Flexible, multi-functional spinal implant capable of restoring mobility after paralysis also harvests information about brain signals that could have a significant impact on the way we understand and treat physical disabilities.

Stories of making the disabled walk again have been told for millennia. It’s the stuff of miracles and Hollywood movies. It’s also a significant challenge for scientists around the world.

1 in 50 Americans live with paralysis, according to a study from the Christopher & Dana Reeve Foundation. Leading causes of paralysis include stroke, multiple sclerosis, and spinal cord injuries. The prevalence of these potentially paralyzing illnesses or injuries is significant. This is especially true for strokes, which affect 1 in 6 people worldwide, according to the World Stroke Campaign.

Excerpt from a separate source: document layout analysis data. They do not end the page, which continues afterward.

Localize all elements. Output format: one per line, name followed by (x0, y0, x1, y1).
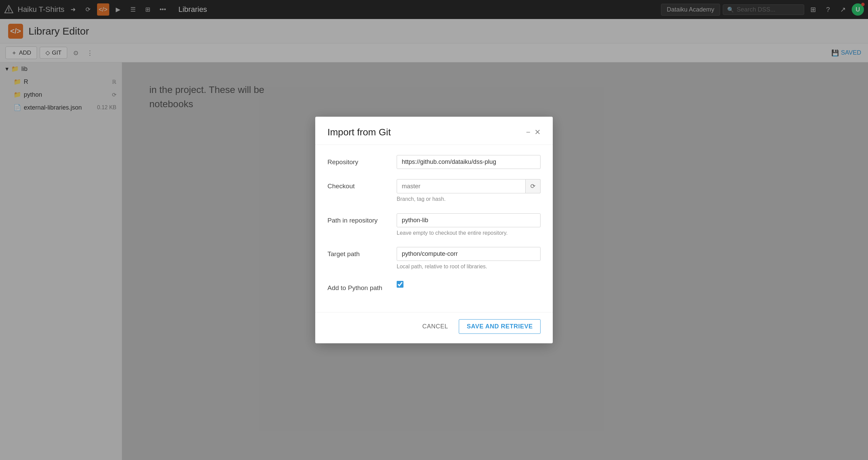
checkout-input[interactable] (397, 179, 526, 193)
checkout-hint: Branch, tag or hash. (397, 195, 541, 203)
python-path-checkbox-row (397, 281, 541, 288)
target-path-field: Local path, relative to root of librarie… (397, 247, 541, 270)
target-path-label: Target path (327, 247, 389, 258)
target-path-hint: Local path, relative to root of librarie… (397, 263, 541, 270)
python-path-checkbox[interactable] (397, 281, 403, 288)
target-path-input[interactable] (397, 247, 541, 261)
python-path-field (397, 281, 541, 288)
path-in-repo-field: Leave empty to checkout the entire repos… (397, 213, 541, 237)
checkout-field-group: Checkout ⟳ Branch, tag or hash. (327, 179, 541, 203)
close-button[interactable]: ✕ (534, 128, 541, 137)
modal-footer: CANCEL SAVE AND RETRIEVE (315, 312, 553, 343)
path-in-repo-field-group: Path in repository Leave empty to checko… (327, 213, 541, 237)
modal-title: Import from Git (327, 127, 391, 138)
python-path-field-group: Add to Python path (327, 281, 541, 292)
path-in-repo-label: Path in repository (327, 213, 389, 224)
repository-field-group: Repository (327, 155, 541, 169)
path-in-repo-hint: Leave empty to checkout the entire repos… (397, 229, 541, 237)
path-in-repo-input[interactable] (397, 213, 541, 227)
checkout-field: ⟳ Branch, tag or hash. (397, 179, 541, 203)
modal-body: Repository Checkout ⟳ Branch, tag or has… (315, 145, 553, 312)
target-path-field-group: Target path Local path, relative to root… (327, 247, 541, 270)
repository-input[interactable] (397, 155, 541, 169)
import-git-modal: Import from Git − ✕ Repository Checkout (315, 117, 553, 343)
repository-label: Repository (327, 155, 389, 166)
checkout-refresh-button[interactable]: ⟳ (526, 179, 541, 193)
minimize-button[interactable]: − (526, 128, 530, 137)
checkout-input-group: ⟳ (397, 179, 541, 193)
python-path-label: Add to Python path (327, 281, 389, 292)
save-and-retrieve-button[interactable]: SAVE AND RETRIEVE (459, 319, 541, 334)
checkout-label: Checkout (327, 179, 389, 190)
modal-overlay: Import from Git − ✕ Repository Checkout (0, 0, 868, 460)
modal-header: Import from Git − ✕ (315, 117, 553, 145)
modal-header-actions: − ✕ (526, 128, 541, 137)
repository-field (397, 155, 541, 169)
cancel-button[interactable]: CANCEL (417, 320, 453, 333)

e-Dura: The Next Generation Spinal Implant

Researchers have been working on a way to bridge an injured spinal cord—to re-route neural messages and enable movement in paralyzed patients. Innovative scientists have been getting close to a workable implanted bridge for years, but have been unable to develop a bridge that can be implanted on the spine or brain for an extended period of time.

Previously developed implants were rigid and rubbed against the surrounding tissue as they moved in a host. This led to irritation and inflammation, in addition to further nerve damage. Ultimately, the rubbing triggered rejection by the host.

Swiss scientists, led by professors Stéphanie Lacour and Grégoire Courtine from Ecole Polythechnique Fédérale de Lausanne, have developed a stretchable implant. Their e-Dura prototype slips into the spinal cord and enables paralyzed rats to learn to walk again using a combination of electrical and chemical stimulation.

e-Dura is a soft neural implant with the shape and elasticity of dura mater, the protective membrane of the brain and spinal cord. It stimulates the spinal cord at the injury site.

The size of a small bandage, the Swiss prototype closely imitates the mechanical properties of living tissue, and serves a dual-function: it can send electric impulses and medications simultaneously. The drug-releasing component is capable of reanimating nerve cells by delivering neuro-transmitting drugs directly to the injured tissue.

This innovation is unique because it is “soft and stretchable, just like the surrounding tissue,” according to Lacour.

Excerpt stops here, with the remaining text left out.